Limnobium laevigatum est une plante aquatique flottante native d’Amérique du Sud et d’Amérique centrale. Elle a été relativement dispersée sur la planète, notamment en Europe où elle est occasionnelle en Belgique, en Hongrie et en Pologne.

En Espagne, deux individus ont été observés en 2021 dans le ruisseau Martín Gonzalo dans la province de Córdoba, ce qui constitue une première découverte pour la flore d’Andalousie (Martínez-Sagarra et al., 2021). Il s’agit en fait du deuxième signalement de cet hydrophyte pour la péninsule ibérique, où il était très récemment connu de la province de Madrid. (Corro et al., 2019).

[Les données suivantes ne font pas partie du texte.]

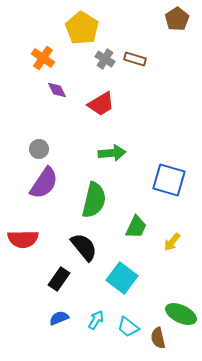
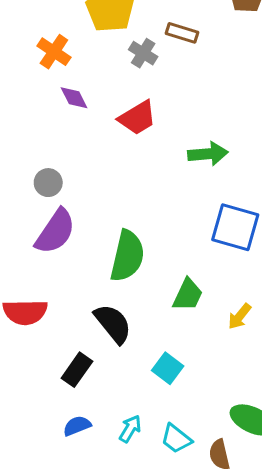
brown rectangle: (135, 59) -> (182, 33), moved
green arrow: (112, 153) -> (208, 154), moved
cyan square: (122, 278) -> (168, 368), size x0.7

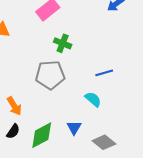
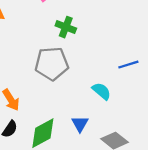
blue line: (104, 73) -> (128, 65), moved

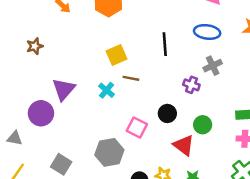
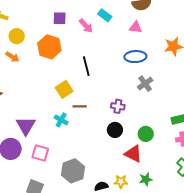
black line: (165, 44) -> (86, 66), moved
purple cross: (191, 85) -> (118, 106), moved
pink square: (137, 127) -> (40, 153), moved

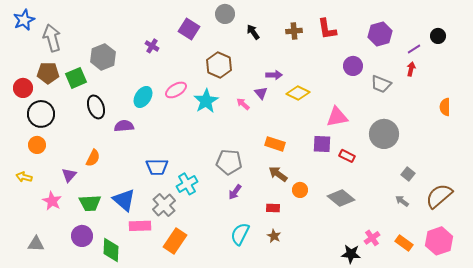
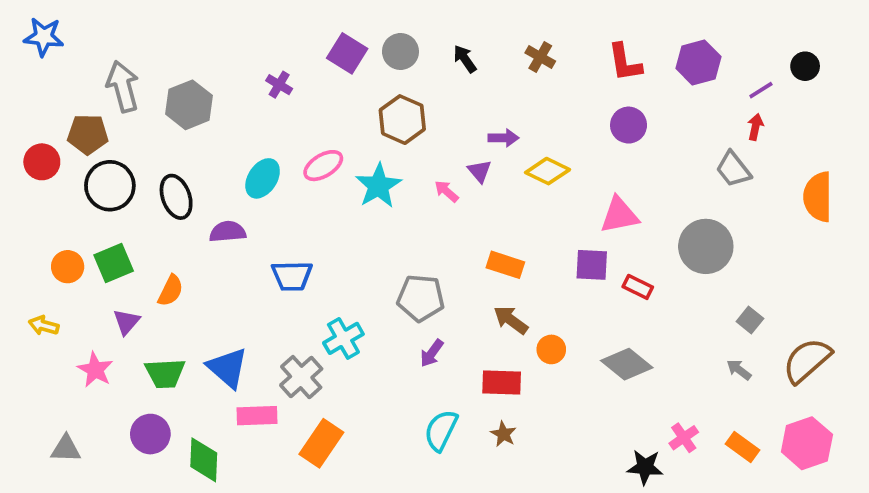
gray circle: (225, 14) -> (400, 52), moved
blue star: (24, 20) -> (44, 37), turned 30
red L-shape: (327, 29) -> (625, 63), moved
brown cross: (294, 31) -> (540, 57), turned 35
gray arrow: (52, 38) -> (123, 86), moved
purple circle: (353, 66) -> (629, 125), moved
green square: (76, 78) -> (114, 263), moved
gray trapezoid: (381, 84) -> (733, 169), moved, turned 30
orange semicircle: (445, 107) -> (818, 197), size x1.5
black circle: (41, 114) -> (110, 186), moved
blue trapezoid: (157, 167) -> (292, 276), moved
red rectangle: (273, 208) -> (502, 383), size x1.5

Dans son Service d’Information 2021 no. 9, l’Organisation européenne et méditerranéenne pour la protection des plantes (OEPP) indique que des prospections devraient être menées dans une zone plus étendue autour des sites où l’espèce a été signalée, et que le risque phytosanitaire pour la région OEPP devrait être évalué.

 

Présentation de l’espèce

Communément appelé Grenouillette ou encore Petit nénuphar américain, Limnobium laevigatum (synonyme Hydrocharis laevigata), est une hydrophyte flottante non enracinée. La Grenouillette fait partie de la famille des Hydrocharidacées, qui tient son nom de Hydrocharis, composé des mots grecs hydro, « eau », et charis, « grâce, beauté ».

Morphologie

Rappelant les feuilles d’un nénuphar, les feuilles de L. laevigatum sont subcirculaires, flottantes, glabres et brillantes au-dessus, avec une épaisse couche de tissu spongieux rempli d’air en dessous. La base des feuilles est arrondie ou légèrement cordée. Les plantes juvéniles poussent en rosettes de feuilles flottantes qui s’aplatissent à la surface de l’eau. Un tissu d’aérenchyme spongieux est présent sur la face inférieure des feuilles des plantes juvéniles. Son système racinaire est flottant.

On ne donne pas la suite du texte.